Last week was an eventful week with 3 Central Banks announcing their interest rate decisions and official statements. There were major data releases as well, like U.S. Non-Farm Payroll, U.S. GDP, China's Trade Balance, China's CPI, Australia's and New Zealand's employment data, etc.
Both the Bank of England (BOE) and the Reserve Bank of Australia (RBA) held their interest rate at 0.5% and 2.5% respectively. There wasn't any extreme dovish tone, such as "overvalued" or "standby to cut", from RBA's statement after the interest rate announcement. The only notable statement came from RBA Governor Glenn Stevens, when he said that the Aussie is "uncomfortably high".
The first boost to the Greenback came last Thursday when European Central Bank (ECB) cuts their benchmark interest rate to a record low of 0.25%. The move by ECB came earlier than what the market had expected, EURUSD plunged 200 pips in less than an hour resulting in the dollar Index climbing close to 100 points in the same duration. This decision came about as concerns of deflation heightened when the inflation last month fell to 0.7%, less than half of ECB's upper limit of 2%. With the possibility of deflation looming in the background, ECB may consider an American-style of Quantitative Easing (QE).

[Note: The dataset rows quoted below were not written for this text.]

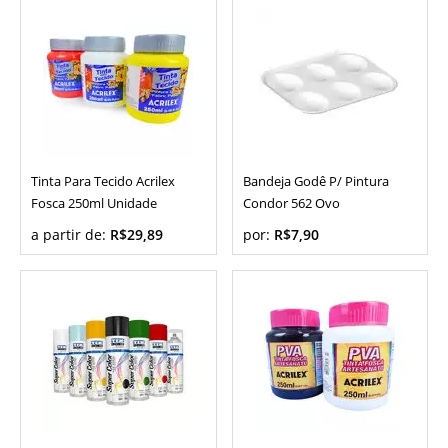
Tinta Para Tecido Acrilex
Bandeja Godê P/ Pintura
Fosca 250ml Unidade
Condor 562 Ovo
a partir de:
R$29,89
por:
R$7,90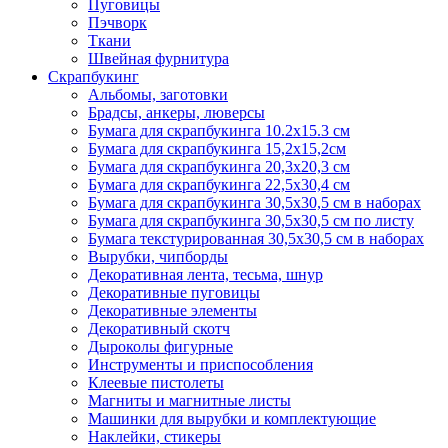
Пуговицы
Пэчворк
Ткани
Швейная фурнитура
Скрапбукинг
Альбомы, заготовки
Брадсы, анкеры, люверсы
Бумага для скрапбукинга 10.2х15.3 см
Бумага для скрапбукинга 15,2х15,2см
Бумага для скрапбукинга 20,3х20,3 см
Бумага для скрапбукинга 22,5х30,4 см
Бумага для скрапбукинга 30,5х30,5 см в наборах
Бумага для скрапбукинга 30,5х30,5 см по листу
Бумага текстурированная 30,5х30,5 см в наборах
Вырубки, чипборды
Декоративная лента, тесьма, шнур
Декоративные пуговицы
Декоративные элементы
Декоративный скотч
Дыроколы фигурные
Инструменты и приспособления
Клеевые пистолеты
Магниты и магнитные листы
Машинки для вырубки и комплектующие
Наклейки, стикеры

The second boost arrived on the follow day when U.S. announced the Non-Farm Payroll (NFP) figure surging to 204K, way above the market expectation of around 120K. Although the unemployment rate rose to 7.3% against the previous figure of 7.2%, but it did little to dampen the dollar rally. Dollar Index rallied from 80.80 to 81.50. The upbeat employment figure reignited the QE tapering talk. The biggest clue to this is the 2,000 points plunge in Gold after the release of the figure. Gold prices has been one of the main beneficiary of U.S. QE program, as such, QE tapering will have an opposite effect on gold prices.

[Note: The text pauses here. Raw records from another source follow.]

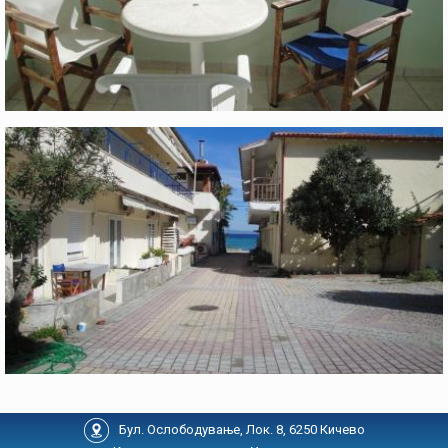
Бул. Ослободување, Лок. 8, 6250 Кичево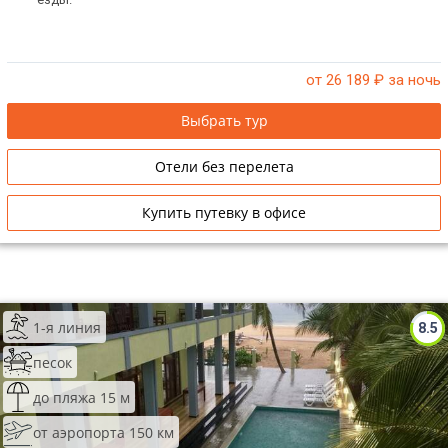
от 26 189
₽ за ночь
Выбрать тур
Отели без перелета
Купить путевку в офисе
1-я линия
8.5
песок
до пляжа 15 м
от аэропорта 150 км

After an eventful week, will the momentum of the dollar continue? This could well be one of the hottest questions in the FOREX market for this week. For me to answer that question, I am looking forward to the U.S. Unemployment Claims this Thursday. With the upbeat NFP figure and a slightly higher unemployment rate, I am expecting an improved Unemployment Claim figure, which could strengthen the dollar further. The Vice Chair of Federal Reserve (FED) Yellen is scheduled to testify as FED Chairperson Designate on Thursday as well. I do not expect much from the FED's testimony at this time; however, any unexpected statement made is likely to stir up the volatility of the Greenback.
Top News This Week
EU: Flash GDP q/q. Thursday, 14th Nov 6.00pm.
I expect figures to come in at 0.2% (previous figure was 0.3%).
U.S.: Unemployment Claims. Thursday, 14th Nov 9.30pm.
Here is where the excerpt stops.